┏━━

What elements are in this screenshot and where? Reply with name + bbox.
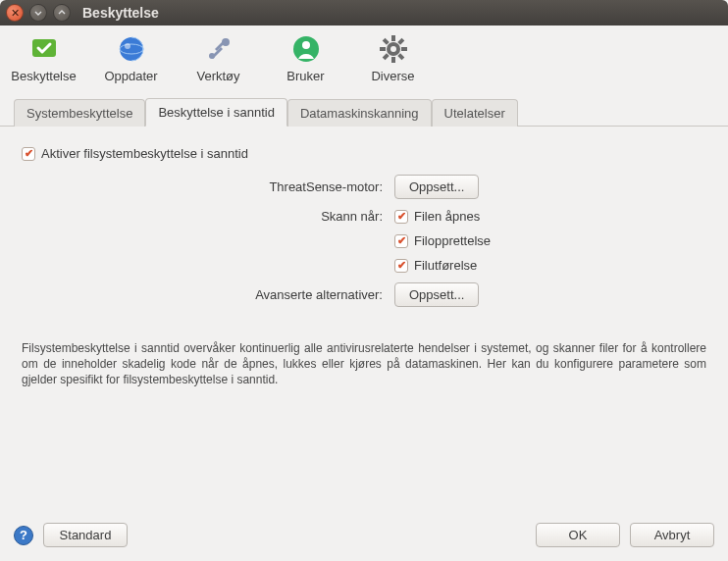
toolbar-item-label: Beskyttelse — [11, 69, 76, 83]
advanced-label: Avanserte alternativer: — [22, 287, 394, 302]
user-icon — [290, 33, 322, 65]
scan-file-create-checkbox[interactable]: ✔ — [394, 234, 408, 248]
titlebar: ✕ Beskyttelse — [0, 0, 728, 26]
tab-system-protection[interactable]: Systembeskyttelse — [14, 99, 145, 127]
toolbar-item-misc[interactable]: Diverse — [361, 33, 425, 83]
enable-realtime-checkbox[interactable]: ✔ — [22, 147, 35, 161]
tabstrip: Systembeskyttelse Beskyttelse i sanntid … — [0, 87, 728, 127]
svg-rect-15 — [382, 38, 389, 45]
tab-content: ✔ Aktiver filsystembeskyttelse i sanntid… — [0, 127, 728, 513]
svg-point-17 — [390, 46, 396, 52]
close-icon[interactable]: ✕ — [6, 4, 24, 22]
svg-rect-13 — [397, 38, 404, 45]
svg-rect-9 — [391, 35, 395, 41]
scan-when-label: Skann når: — [22, 209, 394, 224]
toolbar-item-label: Bruker — [286, 69, 324, 83]
scan-file-open-label: Filen åpnes — [414, 209, 480, 224]
threatsense-label: ThreatSense-motor: — [22, 179, 394, 194]
help-icon[interactable]: ? — [14, 526, 33, 545]
description-text: Filsystembeskyttelse i sanntid overvåker… — [22, 340, 706, 388]
scan-file-open-checkbox[interactable]: ✔ — [394, 210, 408, 224]
window-title: Beskyttelse — [82, 5, 159, 21]
footer: ? Standard OK Avbryt — [0, 513, 728, 561]
toolbar: Beskyttelse Oppdater — [0, 26, 728, 87]
svg-point-4 — [222, 38, 230, 46]
svg-rect-14 — [382, 53, 389, 60]
cancel-button[interactable]: Avbryt — [630, 523, 714, 547]
enable-realtime-row: ✔ Aktiver filsystembeskyttelse i sanntid — [22, 146, 706, 161]
toolbar-item-update[interactable]: Oppdater — [99, 33, 163, 83]
toolbar-item-protection[interactable]: Beskyttelse — [12, 33, 76, 83]
svg-rect-16 — [397, 53, 404, 60]
tab-computer-scan[interactable]: Datamaskinskanning — [287, 99, 432, 127]
window-body: Beskyttelse Oppdater — [0, 26, 728, 561]
tab-realtime-protection[interactable]: Beskyttelse i sanntid — [145, 98, 287, 127]
maximize-icon[interactable] — [53, 4, 71, 22]
toolbar-item-tools[interactable]: Verktøy — [186, 33, 250, 83]
threatsense-setup-button[interactable]: Oppsett... — [394, 175, 479, 199]
toolbar-item-label: Oppdater — [104, 69, 157, 83]
svg-point-5 — [209, 53, 215, 59]
svg-rect-11 — [380, 47, 386, 51]
minimize-icon[interactable] — [29, 4, 47, 22]
shield-icon — [28, 33, 60, 65]
default-button[interactable]: Standard — [43, 523, 128, 547]
tools-icon — [203, 33, 234, 65]
scan-file-create-label: Filopprettelse — [414, 233, 491, 248]
ok-button[interactable]: OK — [536, 523, 620, 547]
toolbar-item-label: Verktøy — [196, 69, 239, 83]
svg-rect-10 — [391, 57, 395, 63]
svg-rect-12 — [401, 47, 407, 51]
toolbar-item-user[interactable]: Bruker — [274, 33, 338, 83]
gear-icon — [378, 33, 409, 65]
scan-file-execute-checkbox[interactable]: ✔ — [394, 259, 408, 273]
tab-exclusions[interactable]: Utelatelser — [432, 99, 518, 127]
svg-point-3 — [125, 43, 130, 49]
scan-file-execute-label: Filutførelse — [414, 258, 477, 273]
advanced-setup-button[interactable]: Oppsett... — [394, 282, 479, 307]
toolbar-item-label: Diverse — [371, 69, 414, 83]
globe-icon — [116, 33, 147, 65]
svg-point-7 — [302, 41, 310, 49]
settings-grid: ThreatSense-motor: Oppsett... Skann når:… — [22, 175, 706, 307]
enable-realtime-label: Aktiver filsystembeskyttelse i sanntid — [41, 146, 248, 161]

┗━━

Directions for this task: Among the records above, determine how many lines contain "Oppdater", then report the number only.

Response to the exercise: 4